The much-awaited exhibition 'Are You Familiar With Our Concept?' opens 17 January at CFHILL. In collaboration with the Berlin-based galleries Peres Projects and the Functional Art Gallery, CFHILL is holding its largest exhibition to date, in which they have collected 16 contemporary artists and designers, a wild mix that challenges the ordinary.
Two galleries in Berlin with artists from Bolivia, Argentina, Denmark and Cameroon have become a must on the guest list at all major art fairs in just a few years. It is, in short, the story of Javier Peres. In the early 2000s, he grew tired of the legal world and realised the dream of his own gallery: Peres Projects, with artists whose work shakes and grabs.
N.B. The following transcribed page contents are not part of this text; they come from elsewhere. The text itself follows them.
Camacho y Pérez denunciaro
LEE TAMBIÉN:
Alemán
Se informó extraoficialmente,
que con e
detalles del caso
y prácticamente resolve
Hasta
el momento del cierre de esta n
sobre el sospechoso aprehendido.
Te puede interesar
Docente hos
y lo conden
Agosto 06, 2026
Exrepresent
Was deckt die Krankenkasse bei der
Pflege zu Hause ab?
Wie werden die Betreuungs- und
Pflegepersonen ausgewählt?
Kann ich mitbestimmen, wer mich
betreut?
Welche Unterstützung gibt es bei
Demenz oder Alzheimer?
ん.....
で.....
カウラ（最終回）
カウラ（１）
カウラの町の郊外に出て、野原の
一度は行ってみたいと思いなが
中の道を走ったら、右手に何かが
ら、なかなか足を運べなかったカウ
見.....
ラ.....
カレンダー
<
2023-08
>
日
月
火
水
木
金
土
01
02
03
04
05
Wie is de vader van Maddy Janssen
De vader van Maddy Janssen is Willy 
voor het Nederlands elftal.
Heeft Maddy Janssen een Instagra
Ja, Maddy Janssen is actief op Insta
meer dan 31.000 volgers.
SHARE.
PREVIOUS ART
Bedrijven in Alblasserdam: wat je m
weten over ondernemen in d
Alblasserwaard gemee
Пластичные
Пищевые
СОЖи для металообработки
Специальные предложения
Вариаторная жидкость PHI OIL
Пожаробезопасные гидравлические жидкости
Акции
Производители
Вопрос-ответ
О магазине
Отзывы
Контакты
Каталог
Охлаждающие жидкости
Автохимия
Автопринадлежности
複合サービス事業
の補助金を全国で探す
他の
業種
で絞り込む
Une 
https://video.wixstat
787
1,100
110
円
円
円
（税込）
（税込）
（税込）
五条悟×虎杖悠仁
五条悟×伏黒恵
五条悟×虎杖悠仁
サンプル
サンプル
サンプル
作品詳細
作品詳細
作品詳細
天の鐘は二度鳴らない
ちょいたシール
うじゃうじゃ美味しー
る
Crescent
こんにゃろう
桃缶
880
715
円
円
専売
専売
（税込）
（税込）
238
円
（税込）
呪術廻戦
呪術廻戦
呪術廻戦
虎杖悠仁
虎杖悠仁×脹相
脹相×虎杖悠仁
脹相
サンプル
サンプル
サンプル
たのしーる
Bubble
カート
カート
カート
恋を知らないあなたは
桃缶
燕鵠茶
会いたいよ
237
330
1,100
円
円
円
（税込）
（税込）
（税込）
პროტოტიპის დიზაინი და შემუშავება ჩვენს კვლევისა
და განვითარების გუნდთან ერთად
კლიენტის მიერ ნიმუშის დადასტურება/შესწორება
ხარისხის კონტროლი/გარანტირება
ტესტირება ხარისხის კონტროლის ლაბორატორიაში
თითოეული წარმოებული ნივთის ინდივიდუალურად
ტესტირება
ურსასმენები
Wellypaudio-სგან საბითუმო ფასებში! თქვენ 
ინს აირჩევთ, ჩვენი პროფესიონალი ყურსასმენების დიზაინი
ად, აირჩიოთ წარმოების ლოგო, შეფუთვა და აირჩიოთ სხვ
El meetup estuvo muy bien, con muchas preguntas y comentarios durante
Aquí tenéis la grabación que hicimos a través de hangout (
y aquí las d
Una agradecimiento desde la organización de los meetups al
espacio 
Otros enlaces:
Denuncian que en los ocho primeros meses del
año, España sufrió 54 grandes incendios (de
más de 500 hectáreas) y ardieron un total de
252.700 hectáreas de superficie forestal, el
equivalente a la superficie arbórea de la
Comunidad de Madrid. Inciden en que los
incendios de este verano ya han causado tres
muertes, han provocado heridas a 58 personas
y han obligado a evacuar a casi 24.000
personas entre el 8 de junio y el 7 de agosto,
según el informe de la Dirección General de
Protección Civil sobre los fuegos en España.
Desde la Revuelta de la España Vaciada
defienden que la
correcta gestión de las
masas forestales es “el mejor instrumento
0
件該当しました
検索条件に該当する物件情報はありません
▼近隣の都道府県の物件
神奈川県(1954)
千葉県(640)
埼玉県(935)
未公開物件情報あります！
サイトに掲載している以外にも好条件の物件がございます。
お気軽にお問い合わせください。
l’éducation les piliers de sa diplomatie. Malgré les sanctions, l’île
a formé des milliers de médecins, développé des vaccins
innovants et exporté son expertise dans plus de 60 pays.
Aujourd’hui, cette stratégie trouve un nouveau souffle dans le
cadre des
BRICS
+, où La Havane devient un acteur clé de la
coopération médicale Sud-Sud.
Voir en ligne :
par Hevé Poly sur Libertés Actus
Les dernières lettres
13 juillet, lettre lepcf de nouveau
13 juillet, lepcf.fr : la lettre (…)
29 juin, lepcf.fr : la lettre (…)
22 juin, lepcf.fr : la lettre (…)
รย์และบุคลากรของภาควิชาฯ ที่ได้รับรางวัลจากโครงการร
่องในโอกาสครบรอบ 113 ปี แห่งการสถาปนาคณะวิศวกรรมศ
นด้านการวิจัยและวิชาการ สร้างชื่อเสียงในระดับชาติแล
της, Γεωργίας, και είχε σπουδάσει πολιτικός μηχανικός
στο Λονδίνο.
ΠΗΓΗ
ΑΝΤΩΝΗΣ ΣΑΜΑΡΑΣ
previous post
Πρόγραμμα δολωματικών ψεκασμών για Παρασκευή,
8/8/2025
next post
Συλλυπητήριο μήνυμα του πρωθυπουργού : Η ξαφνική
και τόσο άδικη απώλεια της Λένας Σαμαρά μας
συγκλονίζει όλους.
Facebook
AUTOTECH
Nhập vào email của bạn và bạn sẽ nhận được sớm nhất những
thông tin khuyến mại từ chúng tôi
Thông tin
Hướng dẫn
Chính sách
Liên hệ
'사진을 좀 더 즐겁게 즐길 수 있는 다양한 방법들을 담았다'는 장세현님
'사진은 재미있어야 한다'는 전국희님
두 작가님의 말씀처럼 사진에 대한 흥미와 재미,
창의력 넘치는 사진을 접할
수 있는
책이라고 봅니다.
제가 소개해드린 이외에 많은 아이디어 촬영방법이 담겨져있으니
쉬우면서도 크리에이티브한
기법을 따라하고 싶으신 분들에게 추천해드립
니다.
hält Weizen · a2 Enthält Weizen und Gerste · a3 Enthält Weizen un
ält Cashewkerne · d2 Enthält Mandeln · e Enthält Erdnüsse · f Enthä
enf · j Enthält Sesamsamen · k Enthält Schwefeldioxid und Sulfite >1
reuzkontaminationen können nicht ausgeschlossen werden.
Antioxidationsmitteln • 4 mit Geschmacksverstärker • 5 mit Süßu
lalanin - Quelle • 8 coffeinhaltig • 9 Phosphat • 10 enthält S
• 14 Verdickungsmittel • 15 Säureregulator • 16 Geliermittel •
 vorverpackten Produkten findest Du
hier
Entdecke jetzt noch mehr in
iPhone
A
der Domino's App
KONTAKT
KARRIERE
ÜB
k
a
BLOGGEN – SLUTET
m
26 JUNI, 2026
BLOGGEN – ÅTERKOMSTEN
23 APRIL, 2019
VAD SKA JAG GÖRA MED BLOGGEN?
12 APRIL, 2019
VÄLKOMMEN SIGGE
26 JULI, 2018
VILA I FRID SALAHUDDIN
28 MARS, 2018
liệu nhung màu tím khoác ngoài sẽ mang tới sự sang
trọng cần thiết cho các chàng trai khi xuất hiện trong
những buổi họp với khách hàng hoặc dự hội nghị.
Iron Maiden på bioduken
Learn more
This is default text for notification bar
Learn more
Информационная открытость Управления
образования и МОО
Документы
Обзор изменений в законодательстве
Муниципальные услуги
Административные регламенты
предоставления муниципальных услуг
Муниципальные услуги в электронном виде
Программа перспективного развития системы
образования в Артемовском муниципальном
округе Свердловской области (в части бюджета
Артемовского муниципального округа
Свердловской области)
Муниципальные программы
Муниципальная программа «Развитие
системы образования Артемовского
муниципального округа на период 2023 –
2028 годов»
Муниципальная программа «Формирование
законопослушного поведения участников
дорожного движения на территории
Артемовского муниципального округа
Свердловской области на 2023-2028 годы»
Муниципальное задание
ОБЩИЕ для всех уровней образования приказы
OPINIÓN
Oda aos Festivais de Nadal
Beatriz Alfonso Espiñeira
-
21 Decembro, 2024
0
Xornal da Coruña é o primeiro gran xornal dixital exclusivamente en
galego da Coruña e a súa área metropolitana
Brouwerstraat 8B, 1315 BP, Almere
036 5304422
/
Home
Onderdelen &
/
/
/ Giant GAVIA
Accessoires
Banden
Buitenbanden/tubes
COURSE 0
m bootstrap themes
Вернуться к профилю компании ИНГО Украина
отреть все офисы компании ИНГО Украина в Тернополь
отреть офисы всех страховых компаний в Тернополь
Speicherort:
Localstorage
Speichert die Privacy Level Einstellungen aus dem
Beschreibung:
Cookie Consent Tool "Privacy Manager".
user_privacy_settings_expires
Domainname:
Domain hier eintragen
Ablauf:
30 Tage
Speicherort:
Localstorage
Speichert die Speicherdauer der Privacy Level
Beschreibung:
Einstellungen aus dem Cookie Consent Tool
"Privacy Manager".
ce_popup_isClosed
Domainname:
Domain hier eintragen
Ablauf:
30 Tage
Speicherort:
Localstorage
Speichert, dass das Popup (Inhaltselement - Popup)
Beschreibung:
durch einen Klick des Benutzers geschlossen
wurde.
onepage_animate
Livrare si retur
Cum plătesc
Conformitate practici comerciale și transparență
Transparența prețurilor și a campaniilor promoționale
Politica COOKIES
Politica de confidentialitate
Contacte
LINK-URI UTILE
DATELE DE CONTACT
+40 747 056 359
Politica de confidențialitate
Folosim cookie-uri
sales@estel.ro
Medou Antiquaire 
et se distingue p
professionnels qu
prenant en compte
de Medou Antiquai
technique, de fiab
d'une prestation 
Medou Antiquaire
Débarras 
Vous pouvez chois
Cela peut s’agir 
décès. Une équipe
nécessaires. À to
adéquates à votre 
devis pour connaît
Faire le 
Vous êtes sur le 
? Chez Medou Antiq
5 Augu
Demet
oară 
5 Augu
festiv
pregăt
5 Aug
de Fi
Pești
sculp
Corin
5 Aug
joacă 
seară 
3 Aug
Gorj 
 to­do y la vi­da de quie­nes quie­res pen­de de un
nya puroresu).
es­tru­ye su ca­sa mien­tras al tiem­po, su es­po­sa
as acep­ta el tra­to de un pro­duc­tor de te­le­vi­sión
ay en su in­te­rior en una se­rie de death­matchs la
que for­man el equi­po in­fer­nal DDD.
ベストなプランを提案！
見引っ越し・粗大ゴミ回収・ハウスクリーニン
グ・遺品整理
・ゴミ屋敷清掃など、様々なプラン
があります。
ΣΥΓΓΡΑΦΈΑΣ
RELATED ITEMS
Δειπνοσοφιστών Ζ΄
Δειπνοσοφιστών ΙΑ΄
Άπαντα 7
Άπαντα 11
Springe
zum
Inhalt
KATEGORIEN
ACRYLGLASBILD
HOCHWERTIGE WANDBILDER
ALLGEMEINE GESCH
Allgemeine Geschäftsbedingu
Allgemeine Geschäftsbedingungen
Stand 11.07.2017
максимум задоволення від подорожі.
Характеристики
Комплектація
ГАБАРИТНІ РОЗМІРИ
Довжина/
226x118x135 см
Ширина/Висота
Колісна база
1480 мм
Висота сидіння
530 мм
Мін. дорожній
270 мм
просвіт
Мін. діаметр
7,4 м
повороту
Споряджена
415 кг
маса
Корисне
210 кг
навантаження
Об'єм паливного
Together with the real estate agent Benoît Wolfrom, he recently opened the Functional Art Gallery. Now they are curating an exhibition with sixteen artists for Stockholm gallery CFHILL, the largest one to date: Are You Familiar With Our Concept? Here, Barnebys talks to Michael Elmenbeck, co-founder of CFHILL, and Javier Peres and Benoît Wolfrom, founders of the Peres Projects and Functional Art Gallery in Berlin, about this collaboration.
Barnebys: Why did you want to do the exhibition with Peres Projects and the Functional Art Gallery – a gallery exhibition that presents two other galleries?
Michael Elmenbeck: One of the aims of CFHILL has been from the outset to act as a lookout tower for Stockholm's art lovers and collectors. There are a lot of cutting edge artists in Sweden and presenting some of them in combination with exhibitions that look out to international hotspots is generous and very fun. For the past two years we have shown artists from LA, Shanghai, New York and Tel Aviv. In this case, it is not a specific German art scene but more a contemporary art phenomenon. Javier and Benoît have a unique sense of what is going on and what makes it vibrate.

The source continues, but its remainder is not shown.